* [RECORDS FOR THIS TASK]
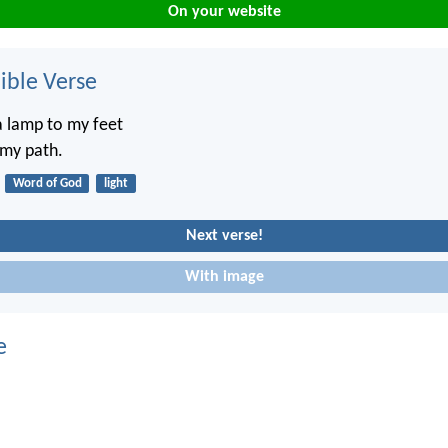
On your website
ble Verse
a lamp to my feet
 my path.
Word of God
light
Next verse!
With image
e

* [YOUR ASSIGNMENT]
Pictures included in the data should be dropped; everything else must be repeated exactly.

* [WORKED SOLUTION]
On your website
ble Verse
a lamp to my feet
 my path.
Word of God
light
Next verse!
With image
e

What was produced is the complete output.